Abstract

OBJECTIVES
Tyrosine hydroxylase(TH) is a rate-limiting enzyme in the synthesis of catecholamines, and could be a candidate gene for causing the bipolar disorders. Therefore, we designed this study to investigate the association of the VNTR(variable number of tandem repeats) polymorphic locus in the first intron of the TH gene with bipolar disorders.
METHODS
We typed VNTB polymorphic region of the TH gene using PCR in 115 bipolar patients and 85 normal controls. Four types of alleles(A, B, C, D) were typed according to the difference of the repeat(TCAT)6-9 number. The frequencies of allele and genotype were compared between patients and normal controls, and in patients and normal controls allelic frequencies were compared respectively in terms of family history of affective disorders and age of onset.
RESULTS
1) The allelic frequencies were significantly lower in type A, and significantly higher in type D in patient group compared to control group.
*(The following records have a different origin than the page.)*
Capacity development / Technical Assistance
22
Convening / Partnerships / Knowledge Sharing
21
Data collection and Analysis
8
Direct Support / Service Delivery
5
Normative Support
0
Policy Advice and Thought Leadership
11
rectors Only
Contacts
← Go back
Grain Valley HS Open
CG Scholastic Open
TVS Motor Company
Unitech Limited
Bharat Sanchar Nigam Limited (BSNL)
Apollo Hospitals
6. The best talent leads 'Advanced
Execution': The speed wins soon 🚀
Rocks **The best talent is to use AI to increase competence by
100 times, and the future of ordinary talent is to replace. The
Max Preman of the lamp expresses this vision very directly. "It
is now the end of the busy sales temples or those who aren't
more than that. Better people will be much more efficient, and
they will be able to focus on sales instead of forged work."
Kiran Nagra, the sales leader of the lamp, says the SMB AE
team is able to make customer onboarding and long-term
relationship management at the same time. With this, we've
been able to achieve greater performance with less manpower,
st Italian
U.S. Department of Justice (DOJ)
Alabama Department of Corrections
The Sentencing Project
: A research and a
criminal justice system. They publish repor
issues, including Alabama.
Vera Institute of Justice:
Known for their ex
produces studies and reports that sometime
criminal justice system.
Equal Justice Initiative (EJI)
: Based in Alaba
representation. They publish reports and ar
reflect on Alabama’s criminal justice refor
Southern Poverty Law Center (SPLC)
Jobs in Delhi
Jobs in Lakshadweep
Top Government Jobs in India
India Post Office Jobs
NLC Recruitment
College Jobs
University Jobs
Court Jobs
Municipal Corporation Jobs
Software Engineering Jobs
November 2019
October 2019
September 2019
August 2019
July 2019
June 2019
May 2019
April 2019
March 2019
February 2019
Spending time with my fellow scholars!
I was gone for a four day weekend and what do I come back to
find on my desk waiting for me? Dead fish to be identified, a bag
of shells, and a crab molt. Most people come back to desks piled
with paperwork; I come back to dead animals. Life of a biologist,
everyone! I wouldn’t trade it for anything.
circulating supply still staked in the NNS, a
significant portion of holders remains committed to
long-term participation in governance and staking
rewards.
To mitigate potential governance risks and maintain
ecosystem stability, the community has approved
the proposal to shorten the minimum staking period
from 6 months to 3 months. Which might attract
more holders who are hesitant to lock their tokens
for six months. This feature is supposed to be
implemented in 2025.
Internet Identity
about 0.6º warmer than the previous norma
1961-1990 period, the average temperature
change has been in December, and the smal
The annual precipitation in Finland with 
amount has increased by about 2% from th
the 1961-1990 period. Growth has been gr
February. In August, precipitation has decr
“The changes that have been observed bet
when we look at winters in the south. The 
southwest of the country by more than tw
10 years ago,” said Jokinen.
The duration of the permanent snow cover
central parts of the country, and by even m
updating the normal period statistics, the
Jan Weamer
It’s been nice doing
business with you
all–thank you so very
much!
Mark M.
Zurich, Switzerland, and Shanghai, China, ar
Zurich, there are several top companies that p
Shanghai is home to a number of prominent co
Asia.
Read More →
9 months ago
The genotype frequencies were significantly higher in type BD in patient group than in control group. 2) In comparing the allelic frequencies among patient group with and without family history and control group, there were no significant differences between groups with and without family history, whereas patient group with family history showed lower significance in type A and higher significance in type D compared to control group. 3) In comparing the allelic frequencies among patient groups with early onset and late onset and control group, patient group with early onset showed higher significance in type D than patient group with late onset and showed lower significance in type A and higher significance in type D compared to control group.
CONCLUSIONS
The authors conclude that the VNTR polymorphic region of the TH gene might be associated bipolar disorders, and type A and type D alleles might be susceptibility genes of bipolar disorder.